I can see that some people really don’t understand. Unless you have lost your hearing, you probably won’t understand. So perhaps I can try and help explain here.
I am profoundly deaf and have been deaf since birth. Had digital hearing aids been invented many years ago and I had started with digital hearing aids from the off, I’d most likely not know any difference in how the world sounds so I would be accepting digital hearing aids as offered by many audiologists. But that’s not the case. I started with analogue hearing aids, with large boxes worn on the body because the tiny In-The-Ear (ITE) In-The-Canal (ITC) or Behind-The-Ear (BTE) hearing aids weren’t available yet so basically, these large boxes where just power amplifiers similar to what was being used in everyday cassette recorders, radios, record players etc. of the day.
So as I’m sure you will understand, the sounds received were simply amplified and sent to the ear, no fancy processing, nothing altered. And this was my world for about 40 years. My ears, the sounds received from the world to my analogue aids to my ears were processed by my brain and were pretty much the sounds every normal hearing person hears.
Then along came digital hearing aids. The “beauty” of digital aids was that audiologists could alter the programming to change what happens to some sounds to suit a deaf persons hearing loss. So for example, if that person has a loss so great in the higher frequencies, the digital processors can shift those higher frequencies down to lower frequencies that this person can hear. Therefore birds start tweeting in mid-tones. Your wife suddenly sounds like your boss. Further, digital processing can also compensate for feedback, the annoying whistling we get when our hearing aid moulds are not fitting so good. Digital processing has now got so good that feedback is pretty much totally eliminated. It’s great. But there’s a drawback - when sounds from the outside world are received by the digital hearing aid similar to what sounds like feedback - similar frequencies in music for example, birds tweeting, the human voice, people whistling, your child playing the recorder, the digital hearing aid thinks it is feedback and so attempts to stop it, resulting in a warbling sound in our ears, rather like when you speak into a fan.
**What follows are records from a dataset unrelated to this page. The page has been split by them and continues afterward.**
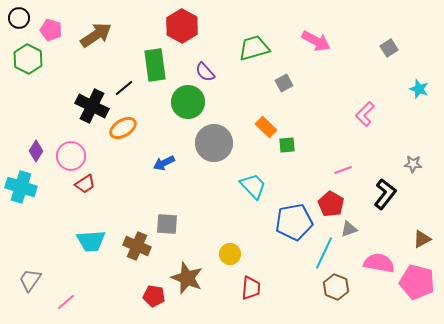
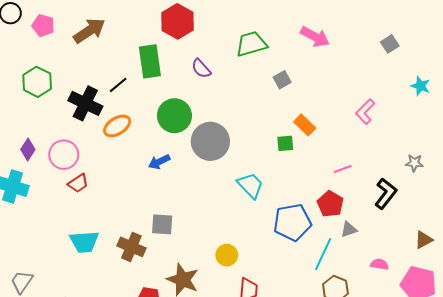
green hexagon: (28, 59) -> (37, 82), moved
green circle: (188, 102) -> (174, 116), moved
orange rectangle: (266, 127) -> (305, 125), moved
pink semicircle: (379, 263) -> (379, 264), size x0.6

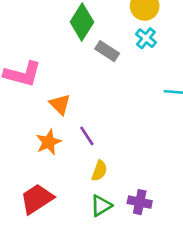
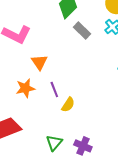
yellow semicircle: (99, 171) -> (68, 105), moved
green triangle: (101, 206) -> (54, 143), turned -30

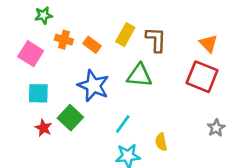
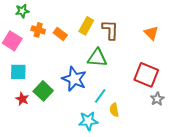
red square: (202, 77) -> (146, 75), moved
blue star: (93, 86) -> (74, 79), moved
cyan line: (123, 124) -> (100, 96), moved

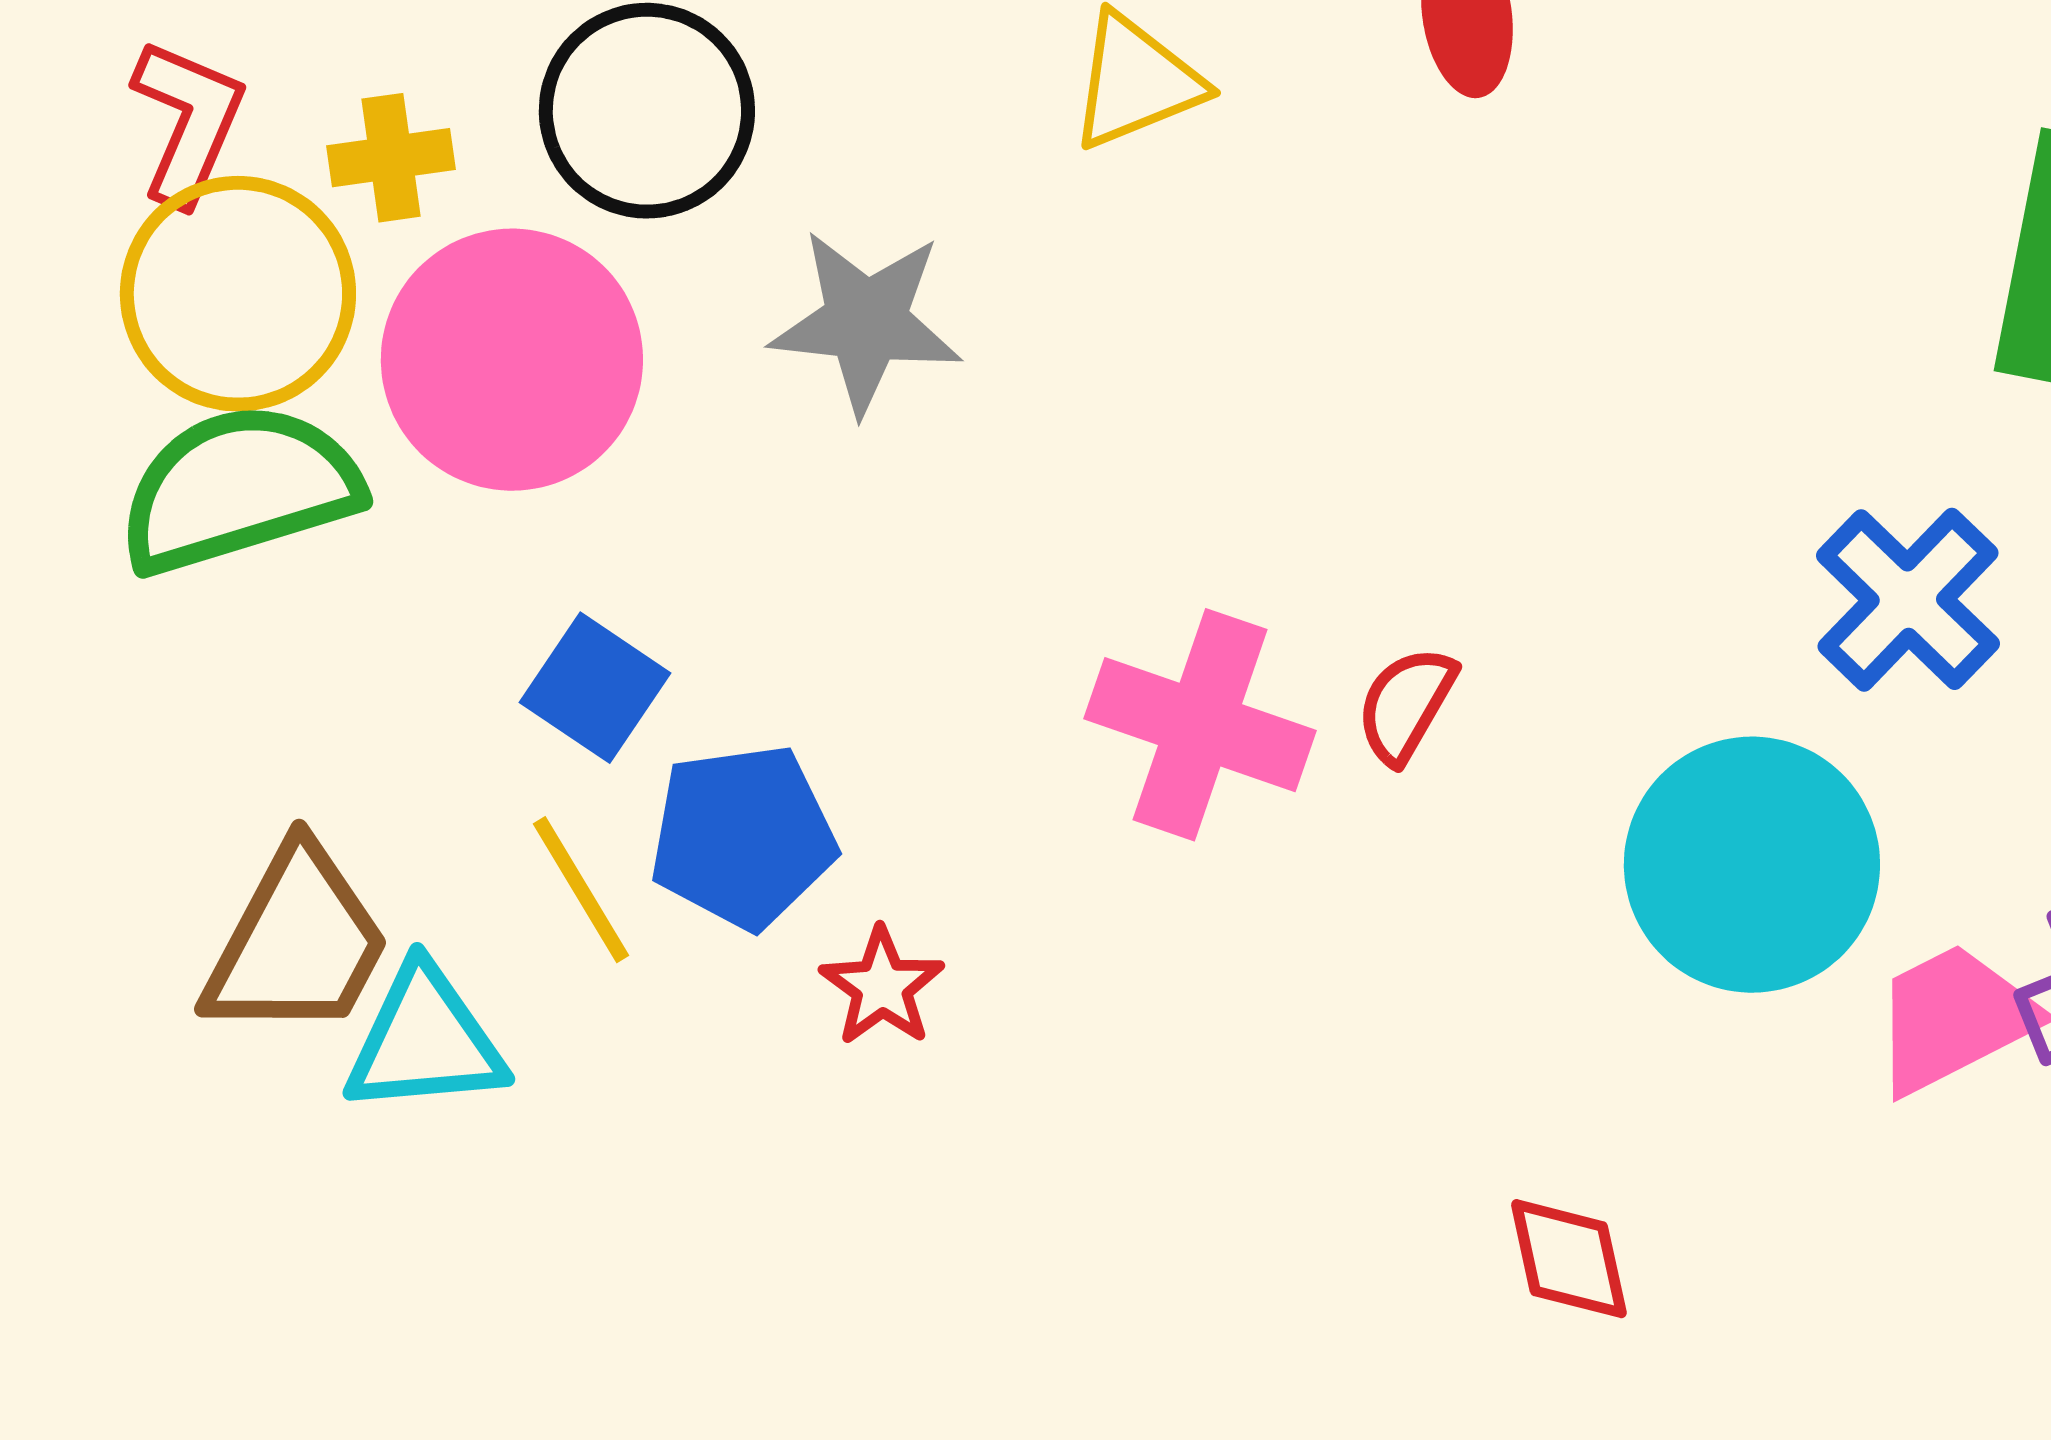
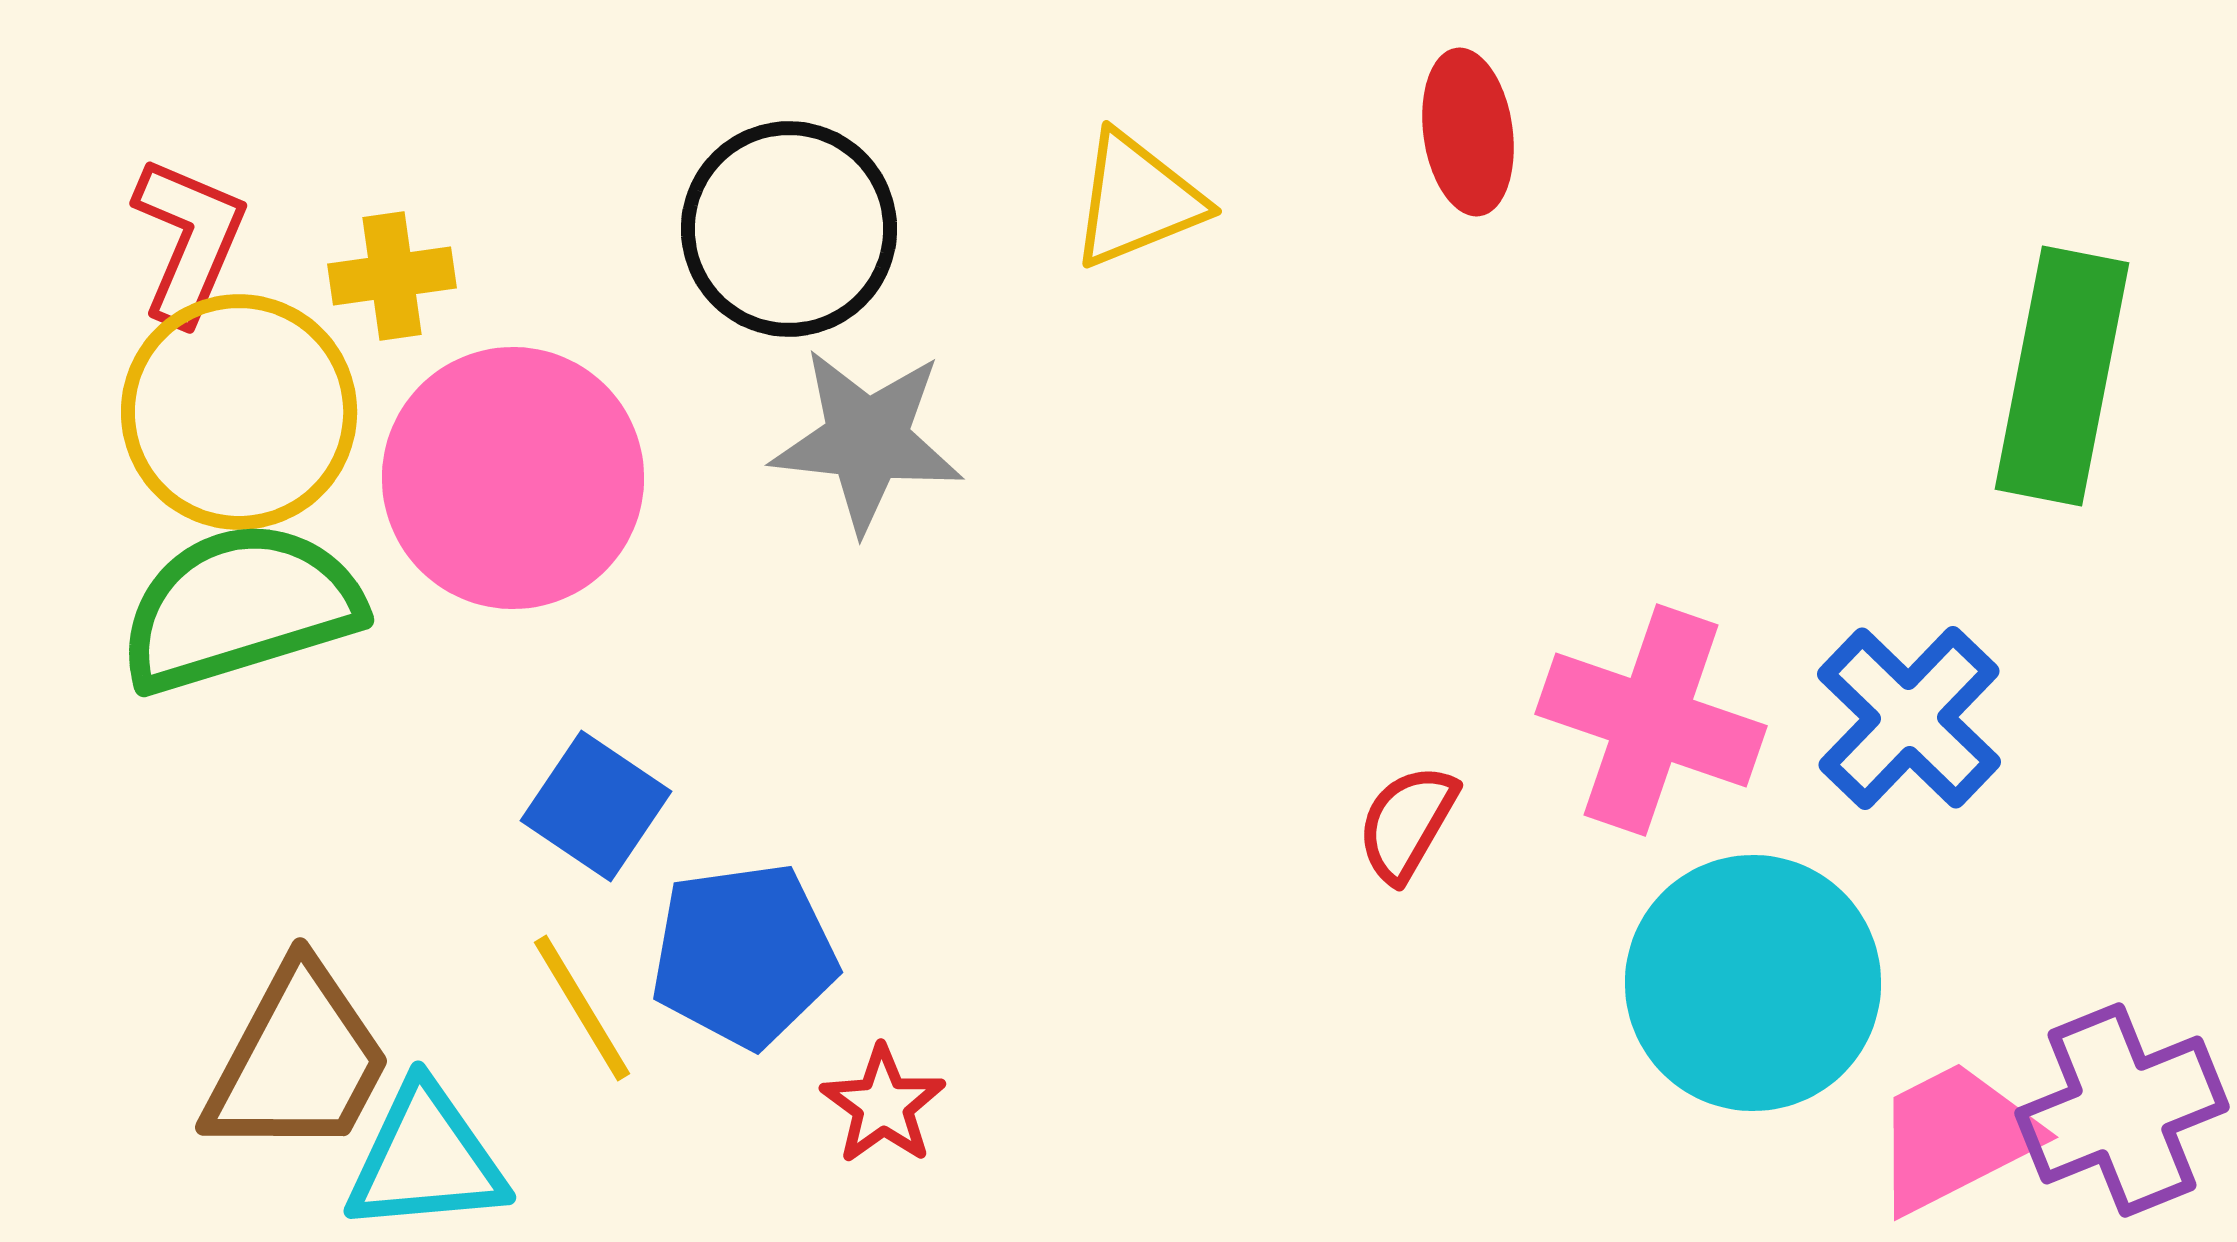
black circle: (647, 111) -> (789, 229), moved
pink cross: (1200, 725) -> (1651, 720), moved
And there’s other digital processing that can and is performed which the makers of digital hearing aids and audiologists alike think we like to hear, are adjustments to benefit us, such as making digital aids cut out background noise when in a restaurant (say) allowing the digital aid and you to concentrate on hearing a voice spoken to you. Again, this can be a good thing, for the deaf. But imagine, if you are hearing, and you were sat in a similar noisy restaurant and suddenly all the sounds around you stopped and all you could hear was your partner talking. You would find that pretty strange and unnerving, wouldn’t you? And yes, it’s unnatural. It’s not right. WHY should we, the deaf who have been lucky enough to have experienced the sounds of the world suddenly be told what we can and cannot hear, what we should and should not hear and have our previously understood and accepted frequencies shifted?
THAT is why many of us want our analogue hearing aids back. So we can continue to hear the world as we’re used to. I’m quite happy to have digital hearing aids as long as they are programmed so that they just amplify sounds without any of the fancy-schmancy processing mucking up our beloved sounds. This is why I have actually recently bought myself an hearing aid programming box off fleabay called a Hi-Pro and when connected to my digital hearing aids via cables and using some software on my PC, I have been able to turn OFF all the fancy digital processing my audiologist set up, effectively making my digital aids analogue in operation. Almost.
So it CAN be done. That, or give us our analogue hearing aids back again.